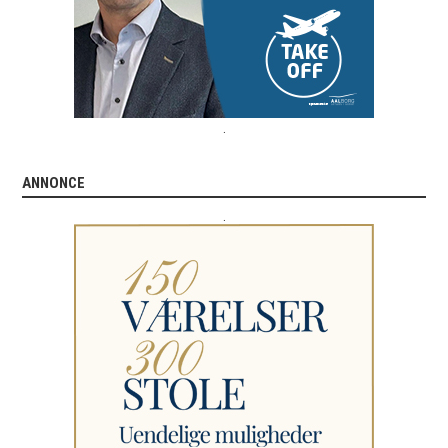
.
ANNONCE
.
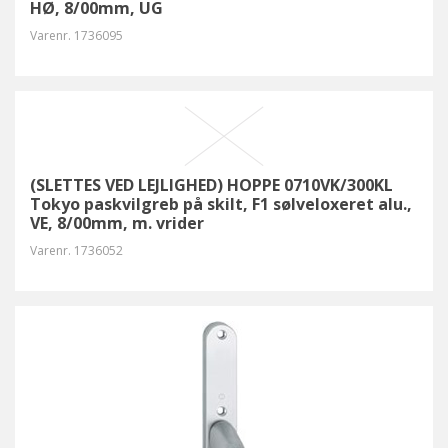
HØ, 8/00mm, UG
Varenr.
1736095
(SLETTES VED LEJLIGHED) HOPPE 0710VK/300KL
Tokyo paskvilgreb på skilt, F1 sølveloxeret alu.,
VE, 8/00mm, m. vrider
Varenr.
1736052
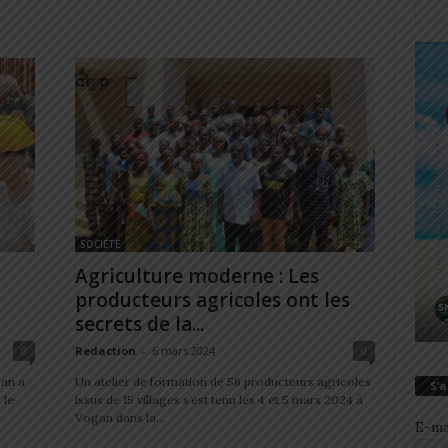
SOCIÉTÉ
Agriculture moderne : Les
producteurs agricoles ont les
secrets de la...
0
Redaction
-
6 mars 2024
0
gan a
Un atelier de formation de 56 producteurs agricoles
S’
 le
issus de 15 villages s’est tenu les 4 et 5 mars 2024 à
Vogan dans la...
E-ma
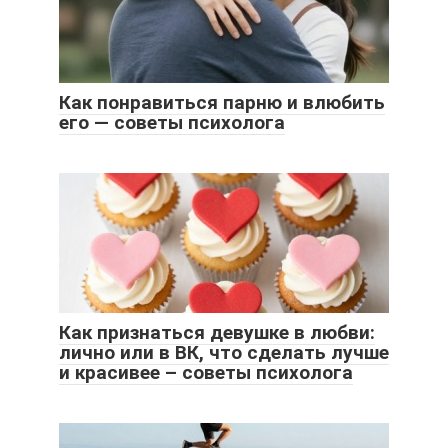
Как понравиться парню и влюбить
его — советы психолога
Как признаться девушке в любви:
лично или в ВК, что сделать лучше
и красивее – советы психолога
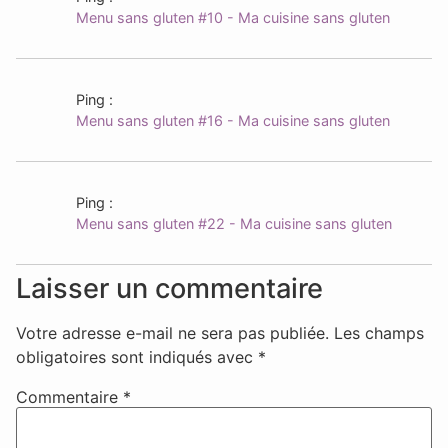
Menu sans gluten #10 - Ma cuisine sans gluten
Ping :
Menu sans gluten #16 - Ma cuisine sans gluten
Ping :
Menu sans gluten #22 - Ma cuisine sans gluten
Laisser un commentaire
Votre adresse e-mail ne sera pas publiée.
Les champs
obligatoires sont indiqués avec
*
Commentaire
*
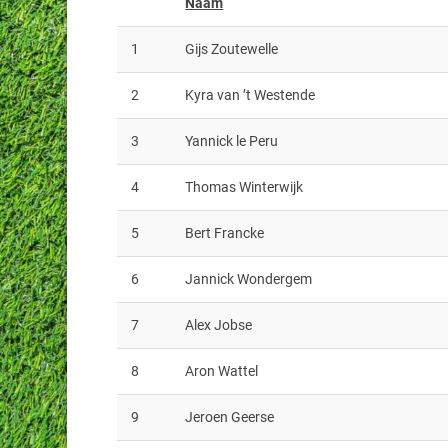
Naam
1
Gijs Zoutewelle
2
Kyra van ’t Westende
3
Yannick le Peru
4
Thomas Winterwijk
5
Bert Francke
6
Jannick Wondergem
7
Alex Jobse
8
Aron Wattel
9
Jeroen Geerse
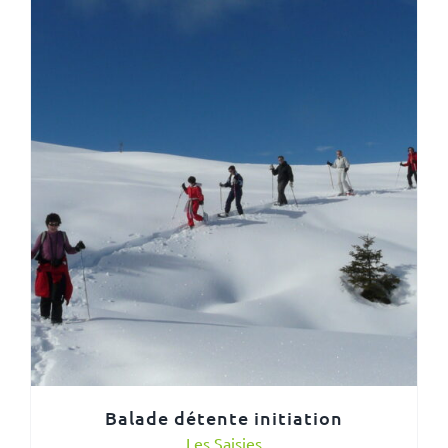
Balade détente initiation
Les Saisies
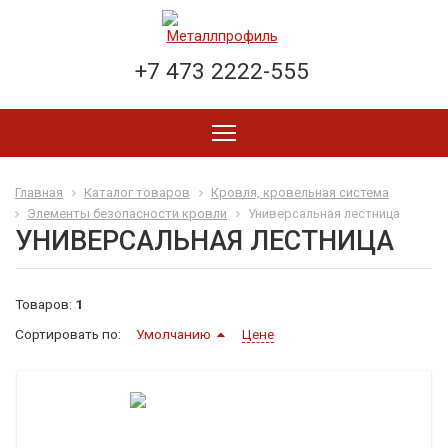
+7 473 2222-555
Главная
Каталог товаров
Кровля, кровельная система
Элементы безопасности кровли
Универсальная лестница
УНИВЕРСАЛЬНАЯ ЛЕСТНИЦА
Товаров:
1
Сортировать по:
Умолчанию
Цене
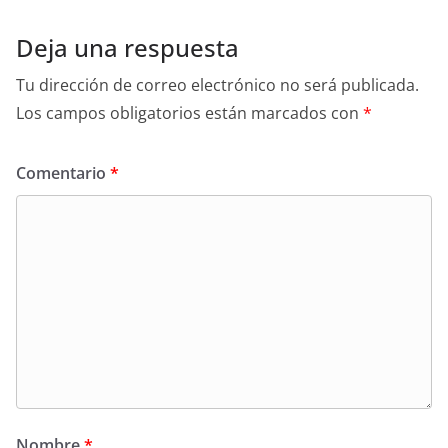
Deja una respuesta
Tu dirección de correo electrónico no será publicada.
Los campos obligatorios están marcados con
*
Comentario
*
Nombre
*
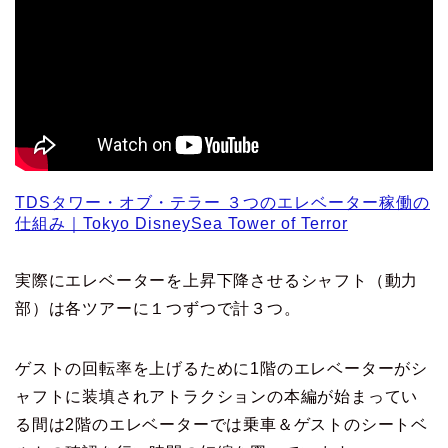
TDSタワー・オブ・テラー ３つのエレベーター稼働の
仕組み｜Tokyo DisneySea Tower of Terror
実際にエレベーターを上昇下降させるシャフト（動力
部）は各ツアーに１つずつで計３つ。
ゲストの回転率を上げるために1階のエレベーターがシ
ャフトに装填されアトラクションの本編が始まってい
る間は2階のエレベーターでは乗車＆ゲストのシートベ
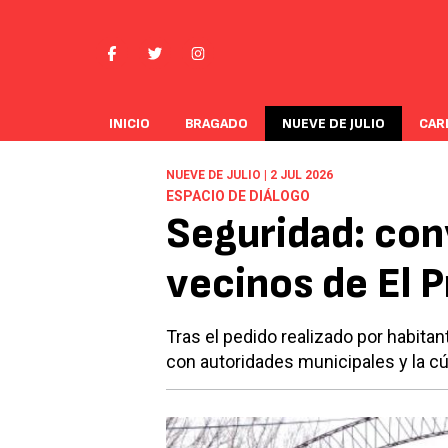
INICIO
BRAGADO
NUEVE DE JULIO
CAR
NUEVE DE JULIO | 2 JUL 2026
ESPACIO DE DIÁLOGO
Seguridad: con
vecinos de El P
Tras el pedido realizado por habitan
con autoridades municipales y la cú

**PROBLEM DESCRIPTION:**
Your task is to repeat the data above exactly while excluding the pictures.

**TASK RESULT:**
.
ANNONCE
.
HØ, 8/00mm, UG
Varenr.
1736095
(SLETTES VED LEJLIGHED) HOPPE 0710VK/300KL
Tokyo paskvilgreb på skilt, F1 sølveloxeret alu.,
VE, 8/00mm, m. vrider
Varenr.
1736052
SOCIÉTÉ
Agriculture moderne : Les
producteurs agricoles ont les
secrets de la...
0
Redaction
-
6 mars 2024
0
gan a
Un atelier de formation de 56 producteurs agricoles
S’
 le
issus de 15 villages s’est tenu les 4 et 5 mars 2024 à
Vogan dans la...
E-ma
Как понравиться парню и влюбить
его — советы психолога
Как признаться девушке в любви:
лично или в ВК, что сделать лучше
и красивее – советы психолога
Menu sans gluten #10 - Ma cuisine sans gluten
Ping :
Menu sans gluten #16 - Ma cuisine sans gluten
Ping :
Menu sans gluten #22 - Ma cuisine sans gluten
Laisser un commentaire
Votre adresse e-mail ne sera pas publiée.
Les champs
obligatoires sont indiqués avec
*
Commentaire
*
Naam
1
Gijs Zoutewelle
2
Kyra van ’t Westende
3
Yannick le Peru
4
Thomas Winterwijk
5
Bert Francke
6
Jannick Wondergem
7
Alex Jobse
8
Aron Wattel
9
Jeroen Geerse
Balade détente initiation
Les Saisies
+7 473 2222-555
Главная
Каталог товаров
Кровля, кровельная система
Элементы безопасности кровли
Универсальная лестница
УНИВЕРСАЛЬНАЯ ЛЕСТНИЦА
Товаров:
1
Сортировать по:
Умолчанию
Цене
Deja una respuesta
Tu dirección de correo electrónico no será publicada.
Los campos obligatorios están marcados con
*
Comentario
*
Nombre
*
TDSタワー・オブ・テラー ３つのエレベーター稼働の
仕組み｜Tokyo DisneySea Tower of Terror
実際にエレベーターを上昇下降させるシャフト（動力
部）は各ツアーに１つずつで計３つ。
ゲストの回転率を上げるために1階のエレベーターがシ
ャフトに装填されアトラクションの本編が始まってい
る間は2階のエレベーターでは乗車＆ゲストのシートベ
INICIO
BRAGADO
NUEVE DE JULIO
CAR
NUEVE DE JULIO | 2 JUL 2026
ESPACIO DE DIÁLOGO
Seguridad: con
vecinos de El P
Tras el pedido realizado por habitan
con autoridades municipales y la cú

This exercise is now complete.